◆ Problem to solve ◆
With pictures omitted, copy exactly every line from the one that contains "校および中学でボールが軟球から硬球に" to the end of the listing below.

◆ Entries provided ◆
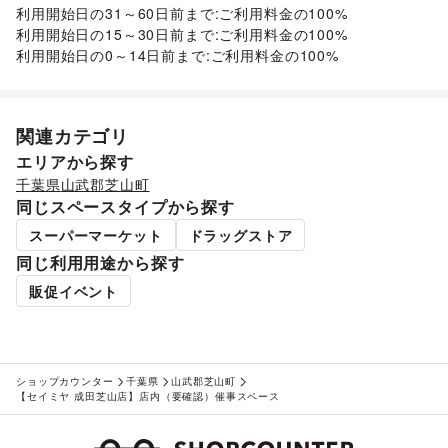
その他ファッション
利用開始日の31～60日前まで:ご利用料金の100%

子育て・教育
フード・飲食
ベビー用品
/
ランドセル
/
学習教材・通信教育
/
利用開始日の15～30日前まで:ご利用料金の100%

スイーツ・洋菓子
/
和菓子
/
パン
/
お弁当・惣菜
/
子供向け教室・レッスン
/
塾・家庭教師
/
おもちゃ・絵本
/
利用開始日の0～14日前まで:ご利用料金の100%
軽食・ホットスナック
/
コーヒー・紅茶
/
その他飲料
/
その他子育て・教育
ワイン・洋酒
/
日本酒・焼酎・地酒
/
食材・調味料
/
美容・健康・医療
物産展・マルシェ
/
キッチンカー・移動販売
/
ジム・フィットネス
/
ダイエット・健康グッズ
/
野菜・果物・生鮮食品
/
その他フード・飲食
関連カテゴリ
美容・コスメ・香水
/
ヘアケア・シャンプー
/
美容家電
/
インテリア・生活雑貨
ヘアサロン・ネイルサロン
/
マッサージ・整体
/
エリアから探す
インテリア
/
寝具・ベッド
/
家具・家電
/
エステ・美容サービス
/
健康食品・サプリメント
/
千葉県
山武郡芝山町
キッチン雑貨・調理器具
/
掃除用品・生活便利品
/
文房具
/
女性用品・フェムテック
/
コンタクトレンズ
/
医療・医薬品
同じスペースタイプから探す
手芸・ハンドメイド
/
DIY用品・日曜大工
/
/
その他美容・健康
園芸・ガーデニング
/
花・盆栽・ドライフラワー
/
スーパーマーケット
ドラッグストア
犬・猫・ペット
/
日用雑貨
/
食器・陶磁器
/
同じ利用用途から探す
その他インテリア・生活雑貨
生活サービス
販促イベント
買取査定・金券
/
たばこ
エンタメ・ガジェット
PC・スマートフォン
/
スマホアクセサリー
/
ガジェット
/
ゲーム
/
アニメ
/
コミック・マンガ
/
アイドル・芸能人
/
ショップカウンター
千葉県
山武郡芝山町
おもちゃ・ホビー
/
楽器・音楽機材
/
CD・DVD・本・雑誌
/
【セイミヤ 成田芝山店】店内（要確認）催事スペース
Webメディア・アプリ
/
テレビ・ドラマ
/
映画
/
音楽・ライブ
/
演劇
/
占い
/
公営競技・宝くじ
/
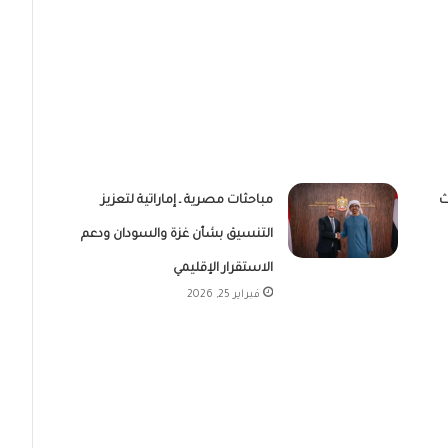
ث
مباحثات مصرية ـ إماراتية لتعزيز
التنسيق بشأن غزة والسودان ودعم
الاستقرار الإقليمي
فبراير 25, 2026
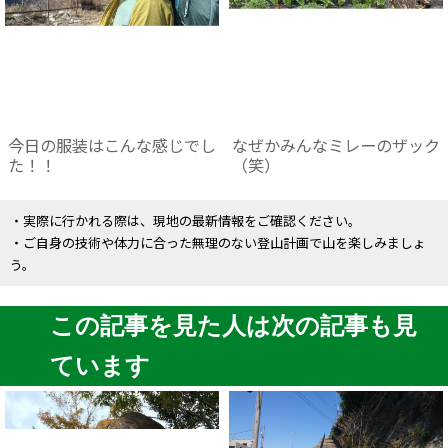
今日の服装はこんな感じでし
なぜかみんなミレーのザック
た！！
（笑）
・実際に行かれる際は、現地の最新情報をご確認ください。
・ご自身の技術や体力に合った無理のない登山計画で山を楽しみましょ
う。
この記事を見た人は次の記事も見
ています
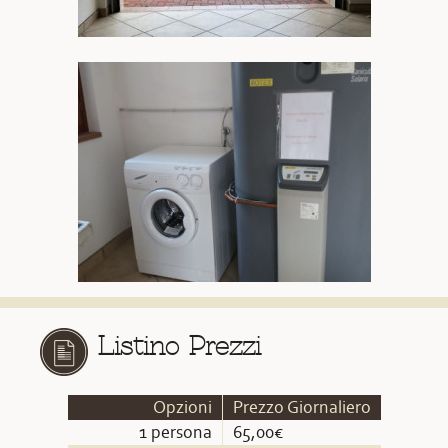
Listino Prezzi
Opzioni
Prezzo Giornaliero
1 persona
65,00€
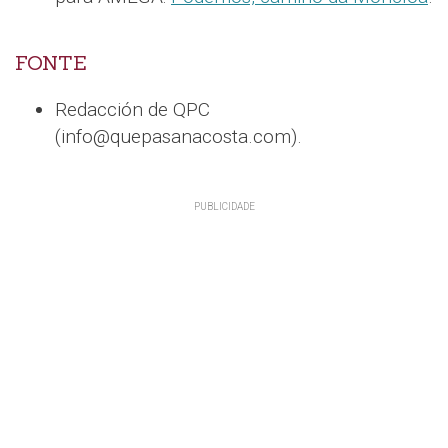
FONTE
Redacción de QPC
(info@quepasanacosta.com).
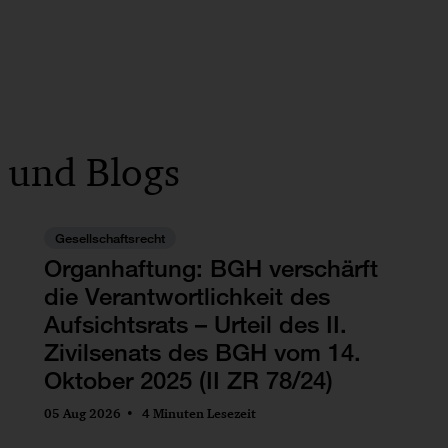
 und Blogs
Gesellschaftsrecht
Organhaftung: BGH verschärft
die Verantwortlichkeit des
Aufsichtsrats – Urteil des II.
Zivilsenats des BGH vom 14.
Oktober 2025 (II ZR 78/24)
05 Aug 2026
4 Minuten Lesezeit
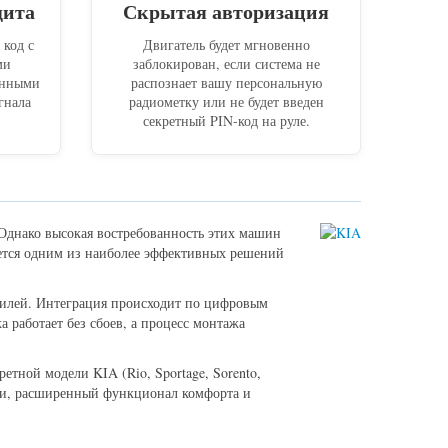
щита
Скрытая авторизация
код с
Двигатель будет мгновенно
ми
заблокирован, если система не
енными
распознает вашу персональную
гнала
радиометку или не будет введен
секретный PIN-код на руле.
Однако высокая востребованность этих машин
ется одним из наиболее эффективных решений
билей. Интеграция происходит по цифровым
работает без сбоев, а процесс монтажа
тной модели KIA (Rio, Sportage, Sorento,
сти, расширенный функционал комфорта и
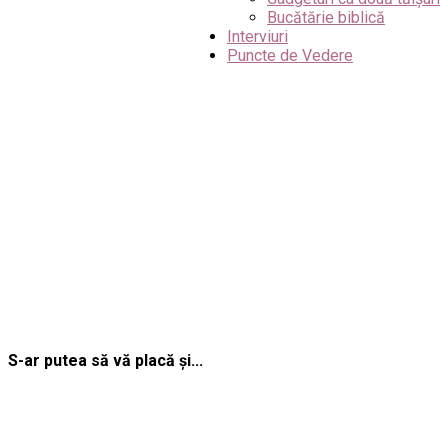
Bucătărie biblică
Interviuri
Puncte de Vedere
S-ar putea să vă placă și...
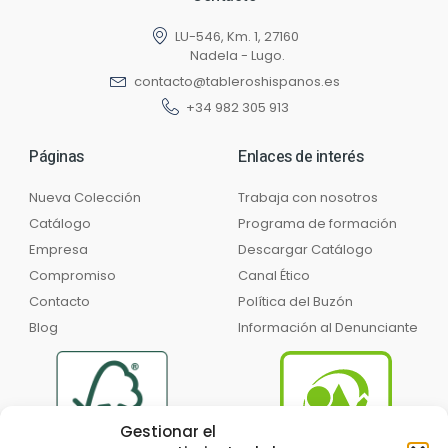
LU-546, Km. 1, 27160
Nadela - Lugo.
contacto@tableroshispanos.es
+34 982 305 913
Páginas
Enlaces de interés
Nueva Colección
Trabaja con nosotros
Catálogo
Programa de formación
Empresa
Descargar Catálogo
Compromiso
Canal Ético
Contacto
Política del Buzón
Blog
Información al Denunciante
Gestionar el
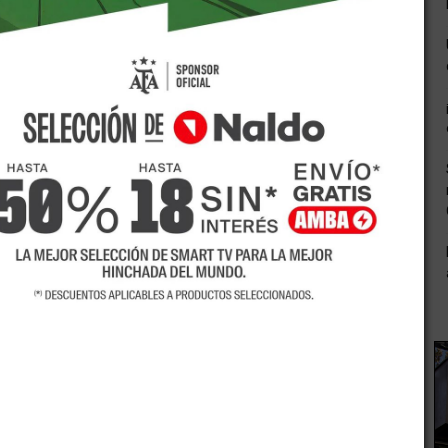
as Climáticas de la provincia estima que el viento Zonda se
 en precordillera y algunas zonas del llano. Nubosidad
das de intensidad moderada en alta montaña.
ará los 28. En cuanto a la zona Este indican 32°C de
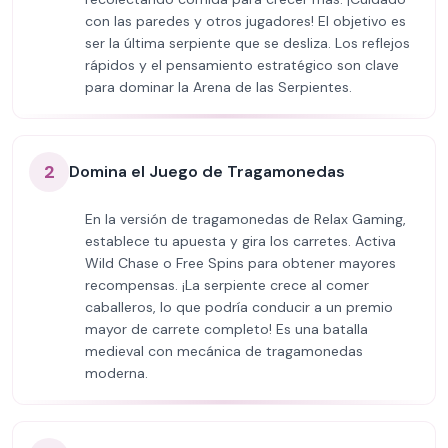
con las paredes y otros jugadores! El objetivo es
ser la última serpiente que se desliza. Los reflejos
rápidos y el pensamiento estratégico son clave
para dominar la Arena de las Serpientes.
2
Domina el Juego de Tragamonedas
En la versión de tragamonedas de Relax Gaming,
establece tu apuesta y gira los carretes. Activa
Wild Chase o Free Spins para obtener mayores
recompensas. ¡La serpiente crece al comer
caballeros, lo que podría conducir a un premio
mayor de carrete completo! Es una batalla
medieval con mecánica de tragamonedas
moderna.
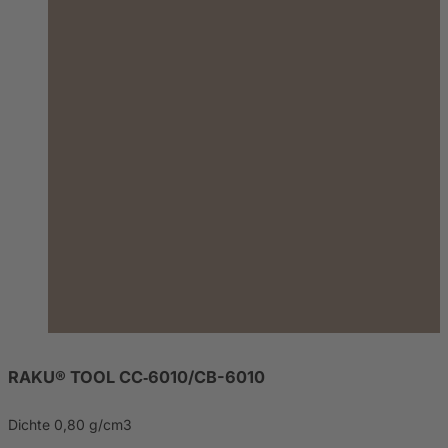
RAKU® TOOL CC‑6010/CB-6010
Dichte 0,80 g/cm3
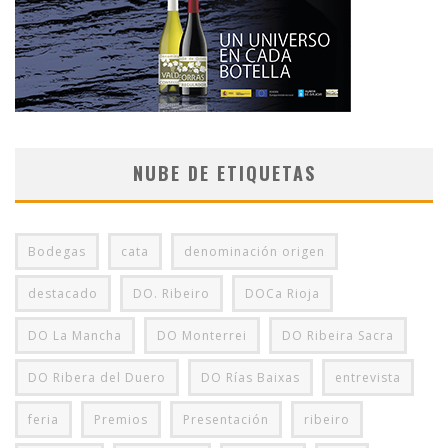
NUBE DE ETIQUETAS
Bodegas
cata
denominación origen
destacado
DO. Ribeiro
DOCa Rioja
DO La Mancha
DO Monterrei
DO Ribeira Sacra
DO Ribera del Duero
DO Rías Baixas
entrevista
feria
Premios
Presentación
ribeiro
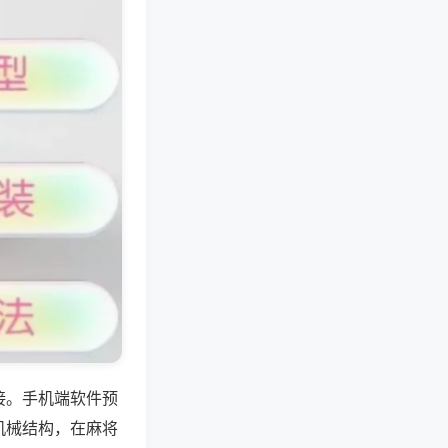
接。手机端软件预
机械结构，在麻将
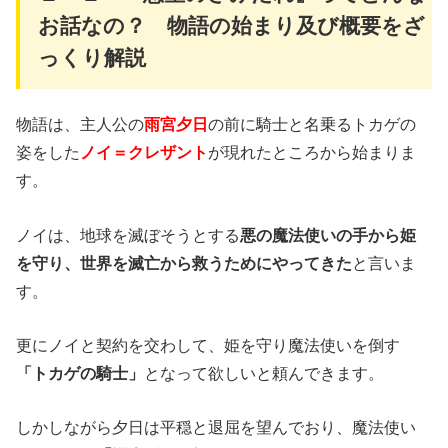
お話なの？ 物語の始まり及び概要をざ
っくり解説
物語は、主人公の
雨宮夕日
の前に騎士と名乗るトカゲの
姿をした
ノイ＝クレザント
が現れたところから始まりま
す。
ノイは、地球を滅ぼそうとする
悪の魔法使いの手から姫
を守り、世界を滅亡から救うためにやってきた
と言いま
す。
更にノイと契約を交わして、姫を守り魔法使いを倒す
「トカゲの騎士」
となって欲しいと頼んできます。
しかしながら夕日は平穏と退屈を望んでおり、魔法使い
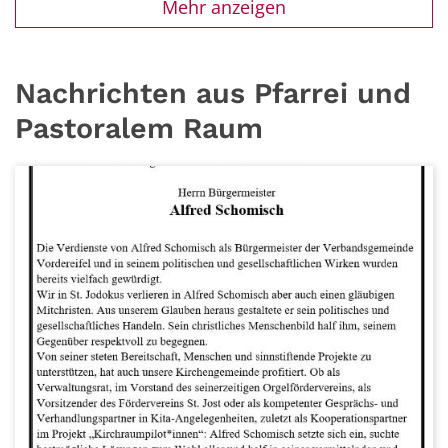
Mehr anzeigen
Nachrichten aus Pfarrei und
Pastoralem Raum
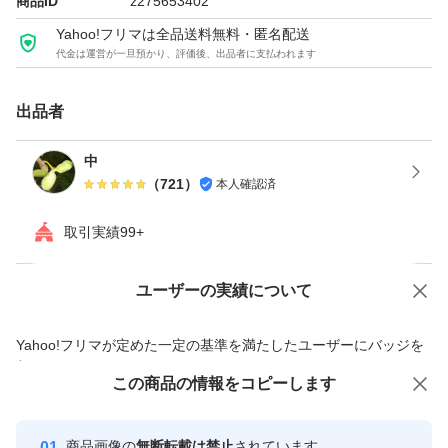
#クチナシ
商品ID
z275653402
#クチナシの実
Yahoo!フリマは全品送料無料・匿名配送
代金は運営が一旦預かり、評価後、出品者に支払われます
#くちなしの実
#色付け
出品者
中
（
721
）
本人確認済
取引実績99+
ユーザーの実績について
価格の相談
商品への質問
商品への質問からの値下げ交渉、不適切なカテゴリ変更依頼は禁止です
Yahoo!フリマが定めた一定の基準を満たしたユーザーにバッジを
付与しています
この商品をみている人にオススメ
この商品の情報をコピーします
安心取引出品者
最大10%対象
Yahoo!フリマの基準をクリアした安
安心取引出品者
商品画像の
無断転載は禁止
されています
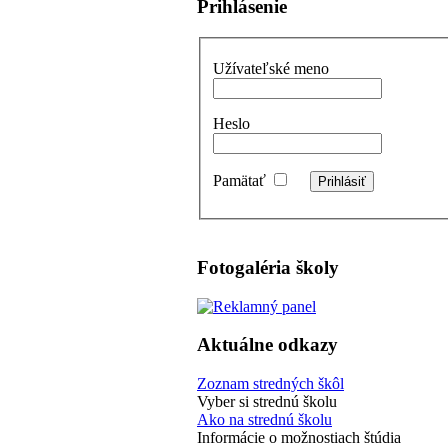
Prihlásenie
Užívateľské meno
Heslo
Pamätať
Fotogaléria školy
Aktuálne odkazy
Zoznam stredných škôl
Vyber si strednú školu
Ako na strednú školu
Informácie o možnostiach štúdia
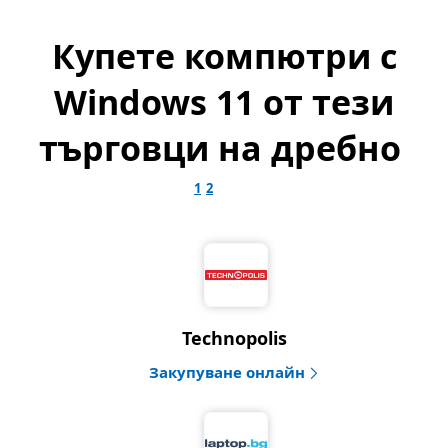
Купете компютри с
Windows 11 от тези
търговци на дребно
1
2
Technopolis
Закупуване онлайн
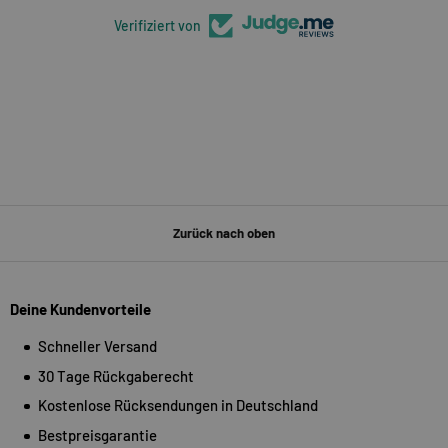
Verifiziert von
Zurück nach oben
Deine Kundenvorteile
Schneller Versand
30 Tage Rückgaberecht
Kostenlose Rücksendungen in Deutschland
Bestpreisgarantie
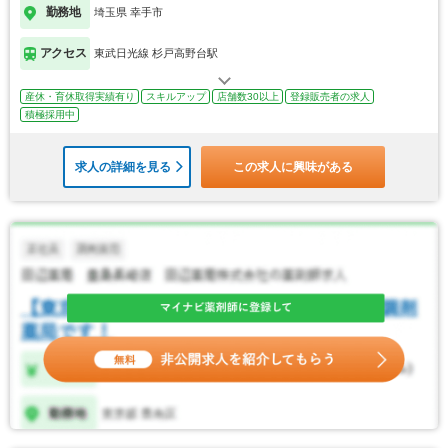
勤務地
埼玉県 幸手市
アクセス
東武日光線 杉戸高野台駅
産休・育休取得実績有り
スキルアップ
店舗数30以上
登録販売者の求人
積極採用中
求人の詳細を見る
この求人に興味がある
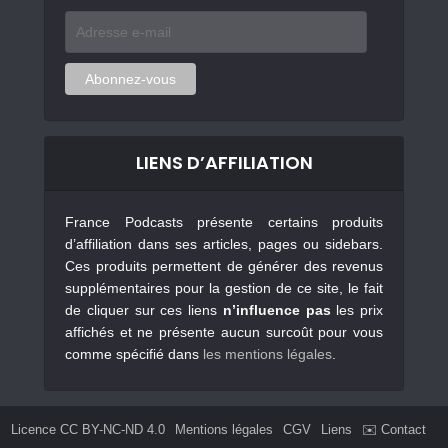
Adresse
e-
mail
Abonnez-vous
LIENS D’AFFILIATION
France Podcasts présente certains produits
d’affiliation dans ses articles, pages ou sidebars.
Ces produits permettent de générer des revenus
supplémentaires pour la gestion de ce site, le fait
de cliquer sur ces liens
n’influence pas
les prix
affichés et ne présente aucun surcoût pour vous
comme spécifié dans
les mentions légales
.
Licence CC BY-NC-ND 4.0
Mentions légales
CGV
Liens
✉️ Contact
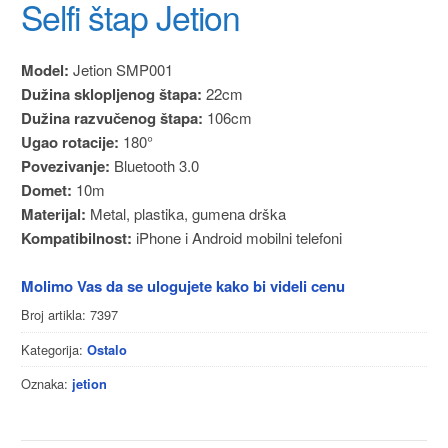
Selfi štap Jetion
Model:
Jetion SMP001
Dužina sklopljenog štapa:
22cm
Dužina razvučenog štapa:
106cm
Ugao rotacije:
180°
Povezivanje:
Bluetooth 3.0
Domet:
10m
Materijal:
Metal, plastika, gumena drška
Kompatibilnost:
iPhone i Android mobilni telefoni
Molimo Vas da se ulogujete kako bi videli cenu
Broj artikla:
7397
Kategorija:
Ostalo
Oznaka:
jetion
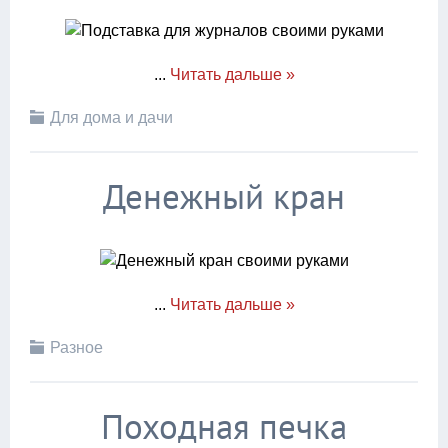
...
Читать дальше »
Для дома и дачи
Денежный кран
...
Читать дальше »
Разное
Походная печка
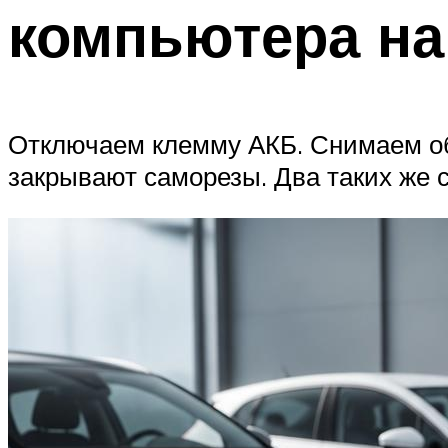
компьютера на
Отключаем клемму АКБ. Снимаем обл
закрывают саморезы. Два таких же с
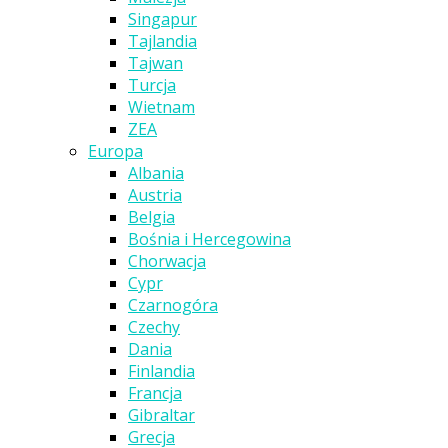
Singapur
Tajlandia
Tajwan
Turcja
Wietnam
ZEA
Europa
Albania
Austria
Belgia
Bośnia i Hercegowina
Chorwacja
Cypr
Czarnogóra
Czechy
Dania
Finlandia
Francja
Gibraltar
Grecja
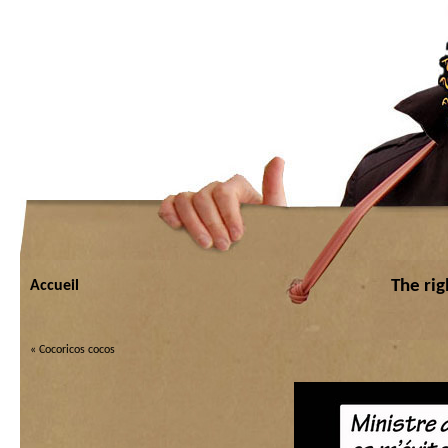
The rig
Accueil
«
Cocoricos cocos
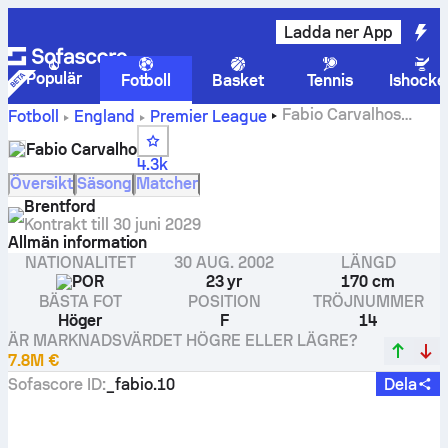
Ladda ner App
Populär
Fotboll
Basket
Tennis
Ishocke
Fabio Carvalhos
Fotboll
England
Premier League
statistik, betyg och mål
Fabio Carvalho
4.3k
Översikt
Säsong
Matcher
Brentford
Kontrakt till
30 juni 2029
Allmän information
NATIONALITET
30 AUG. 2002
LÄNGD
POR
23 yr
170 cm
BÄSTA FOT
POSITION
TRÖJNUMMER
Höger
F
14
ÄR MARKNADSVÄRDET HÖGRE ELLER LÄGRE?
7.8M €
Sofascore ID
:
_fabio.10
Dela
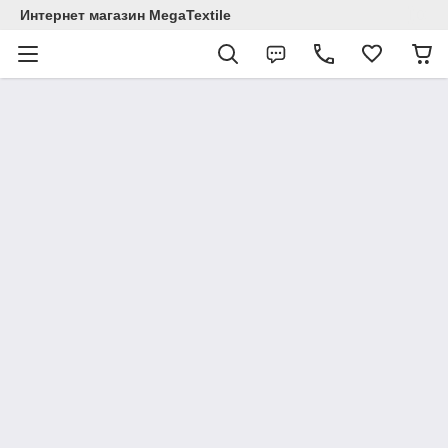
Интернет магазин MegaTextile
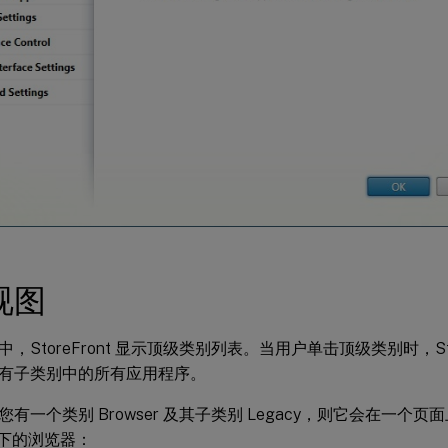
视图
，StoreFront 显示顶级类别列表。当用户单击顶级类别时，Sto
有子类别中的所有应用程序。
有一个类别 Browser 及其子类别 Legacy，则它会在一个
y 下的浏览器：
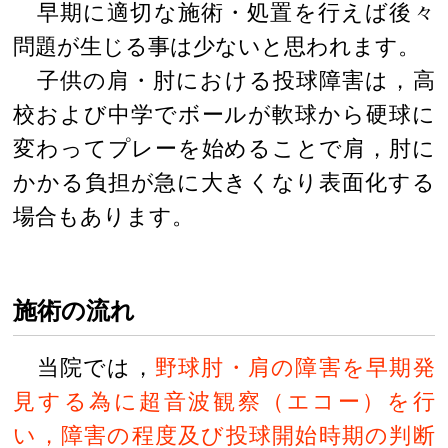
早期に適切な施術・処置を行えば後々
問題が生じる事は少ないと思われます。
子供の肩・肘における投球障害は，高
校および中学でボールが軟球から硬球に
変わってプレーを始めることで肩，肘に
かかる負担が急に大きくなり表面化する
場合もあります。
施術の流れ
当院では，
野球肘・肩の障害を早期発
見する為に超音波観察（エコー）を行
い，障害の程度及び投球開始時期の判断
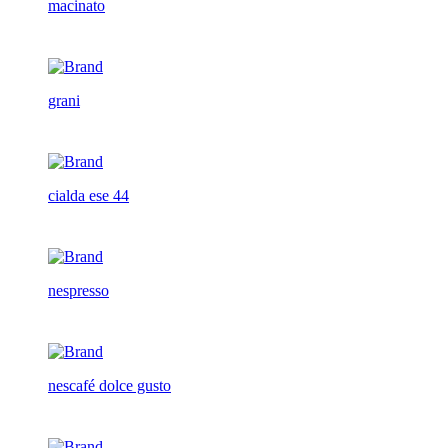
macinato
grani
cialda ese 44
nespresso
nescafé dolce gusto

◆ Exercise solution ◆
校および中学でボールが軟球から硬球に
変わってプレーを始めることで肩，肘に
かかる負担が急に大きくなり表面化する
場合もあります。
施術の流れ
当院では，
野球肘・肩の障害を早期発
見する為に超音波観察（エコー）を行
い，障害の程度及び投球開始時期の判断
macinato
grani
cialda ese 44
nespresso
nescafé dolce gusto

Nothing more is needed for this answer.